Bellabeat is a high-tech wellness technology company that specializes in health-focused smart products designed specifically for women. Founded in 2013 by Urška Sršen and Sando Mur, the company combines innovative technology with elegant design to empower women by providing insights into their health, fitness, and well-being.
With a diverse product line that includes wearable wellness trackers, smart water bottles, and a mobile app, Bellabeat collects and analyzes data on activity, sleep, stress, hydration, and reproductive health. By leveraging this data, the company aims to enhance user experiences and promote healthier lifestyles.
As a junior data analyst at Bellabeat, you are part of the marketing analytics team responsible for using data to guide business decisions. Bellabeat, a leading wellness technology company, wants to expand its presence in the global smart device market by leveraging data-driven insights.
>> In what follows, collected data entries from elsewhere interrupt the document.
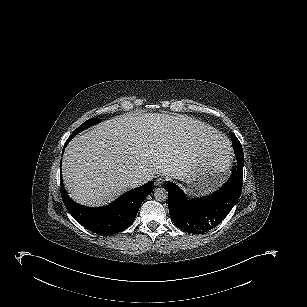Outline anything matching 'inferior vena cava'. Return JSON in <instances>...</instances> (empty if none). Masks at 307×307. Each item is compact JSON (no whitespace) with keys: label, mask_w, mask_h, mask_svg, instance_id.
Masks as SVG:
<instances>
[{"label":"inferior vena cava","mask_w":307,"mask_h":307,"mask_svg":"<svg viewBox=\"0 0 307 307\" xmlns=\"http://www.w3.org/2000/svg\"><path fill=\"white\" fill-rule=\"evenodd\" d=\"M150 179L147 178V177H137V178H134L131 182H130V187L131 188H136L146 182H148Z\"/></svg>","instance_id":"inferior-vena-cava-1"}]
</instances>
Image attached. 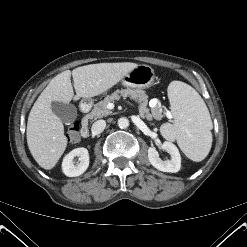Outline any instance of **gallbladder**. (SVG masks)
Returning <instances> with one entry per match:
<instances>
[{
	"instance_id": "bac80fb5",
	"label": "gallbladder",
	"mask_w": 247,
	"mask_h": 247,
	"mask_svg": "<svg viewBox=\"0 0 247 247\" xmlns=\"http://www.w3.org/2000/svg\"><path fill=\"white\" fill-rule=\"evenodd\" d=\"M52 112L65 124L73 123L77 117V109L73 104L53 101Z\"/></svg>"
}]
</instances>
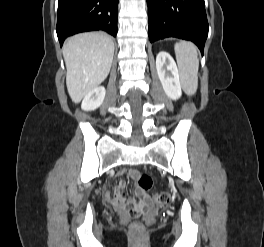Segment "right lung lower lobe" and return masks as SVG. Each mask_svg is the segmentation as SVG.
<instances>
[{"label": "right lung lower lobe", "instance_id": "98d812e1", "mask_svg": "<svg viewBox=\"0 0 264 247\" xmlns=\"http://www.w3.org/2000/svg\"><path fill=\"white\" fill-rule=\"evenodd\" d=\"M118 0H59L57 36L65 38L79 32L103 30L117 34Z\"/></svg>", "mask_w": 264, "mask_h": 247}]
</instances>
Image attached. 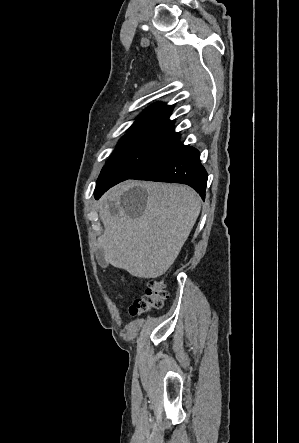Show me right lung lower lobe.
I'll use <instances>...</instances> for the list:
<instances>
[{
    "label": "right lung lower lobe",
    "mask_w": 299,
    "mask_h": 443,
    "mask_svg": "<svg viewBox=\"0 0 299 443\" xmlns=\"http://www.w3.org/2000/svg\"><path fill=\"white\" fill-rule=\"evenodd\" d=\"M130 179L186 184L204 199L207 172L201 165L199 151L178 141L164 155ZM112 186L95 192V198L98 199Z\"/></svg>",
    "instance_id": "right-lung-lower-lobe-1"
}]
</instances>
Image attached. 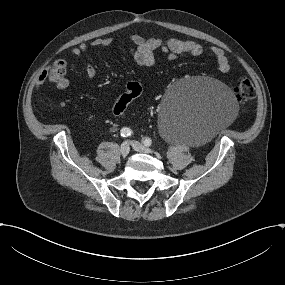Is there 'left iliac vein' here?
<instances>
[{
  "instance_id": "obj_1",
  "label": "left iliac vein",
  "mask_w": 285,
  "mask_h": 285,
  "mask_svg": "<svg viewBox=\"0 0 285 285\" xmlns=\"http://www.w3.org/2000/svg\"><path fill=\"white\" fill-rule=\"evenodd\" d=\"M130 144L138 152L147 153V154H150L153 152L150 148L145 147L144 145L140 144L137 141H131Z\"/></svg>"
}]
</instances>
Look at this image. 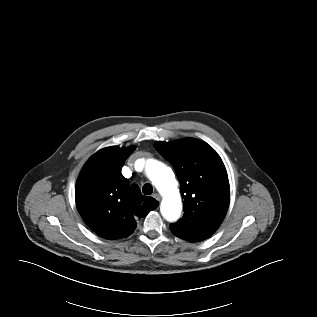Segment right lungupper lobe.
Wrapping results in <instances>:
<instances>
[{"label": "right lung upper lobe", "mask_w": 317, "mask_h": 317, "mask_svg": "<svg viewBox=\"0 0 317 317\" xmlns=\"http://www.w3.org/2000/svg\"><path fill=\"white\" fill-rule=\"evenodd\" d=\"M135 150L106 147L95 153L78 177L75 199L79 214L99 236L112 240L129 236L136 220L158 206L152 197L143 196L137 185L129 187L121 168Z\"/></svg>", "instance_id": "right-lung-upper-lobe-1"}]
</instances>
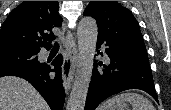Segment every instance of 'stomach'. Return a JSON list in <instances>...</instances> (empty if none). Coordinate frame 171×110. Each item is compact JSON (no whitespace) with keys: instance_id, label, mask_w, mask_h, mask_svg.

Urška Sršen, Bellabeat’s cofounder and Chief Creative Officer, believes that analyzing smart device fitness data can help identify trends and new growth opportunities. You have been assigned to focus on one of Bellabeat’s products and analyze smart device usage data to gain insights into consumer behavior.
Your report and recommendations will help Bellabeat refine its marketing approach and strengthen its position in the smart wellness market.
In this phase, the goal is to define the business problem and establish clear objectives for the data analysis.
Bellabeat wants to leverage data-driven insights to refine its marketing strategy and expand its presence in the smart wellness market. By analyzing smart device usage data, the company aims to understand consumer habits and apply these insights to enhance its product positioning and marketing efforts.
By defining the problem and identifying the right questions, this phase ensures that the analysis remains focused on providing actionable insights for Bellabeat’s business growth.
In this phase, the focus is on gathering, assessing, and preparing the data for analysis while ensuring its credibility, security, and usability.
Credibility of Data:
By thoroughly assessing and preparing the dataset while considering its credibility, privacy, and accessibility, we ensure that the data is reliable and suitable for generating meaningful insights in the next phase.
In this phase, the dataset is cleaned, transformed, and prepared using R to ensure accuracy and usability for analysis.
Setting up environment
This section loads multiple R packages that are essential for data
processing, cleaning, and analysis.
#load packages
library(readr)
library(janitor)
library(dplyr)
library(tidyverse)
library(lubridate)
Import Data into R
This step imports multiple data sets using the read_csv()
function from the readr
package. Each data set contains
specific health-related data collected from Fit-bit users.
#Import Data
activity <- read_csv("Data/dailyActivity_merged.csv")
sleep <- read_csv("Data/sleepDay_merged.csv")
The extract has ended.